> _ABOUT THIS TASK_
Among the entries that follow, find every line with the word "академія" and list it.
#### GIVEN DATA ####
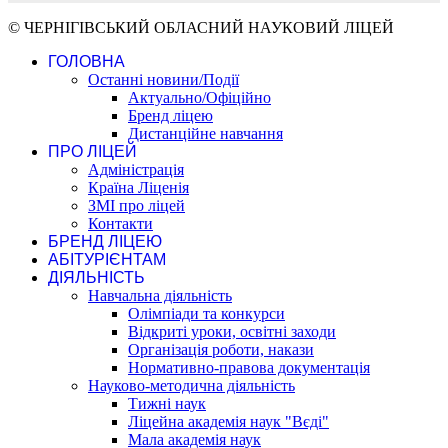
© ЧЕРНІГІВСЬКИЙ ОБЛАСНИЙ НАУКОВИЙ ЛІЦЕЙ
ГОЛОВНА
Останні новини/Події
Актуально/Офіційно
Бренд ліцею
Дистанційне навчання
ПРО ЛІЦЕЙ
Адміністрація
Країна Ліценія
ЗМІ про ліцей
Контакти
БРЕНД ЛІЦЕЮ
АБІТУРІЄНТАМ
ДІЯЛЬНІСТЬ
Навчальна діяльність
Олімпіади та конкурси
Відкриті уроки, освітні заходи
Організація роботи, накази
Нормативно-правова документація
Науково-методична діяльність
Тижні наук
Ліцейна академія наук "Вєді"
Мала академія наук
####
> _RESPONSE TO THIS EXERCISE_
Ліцейна академія наук "Вєді"
Мала академія наук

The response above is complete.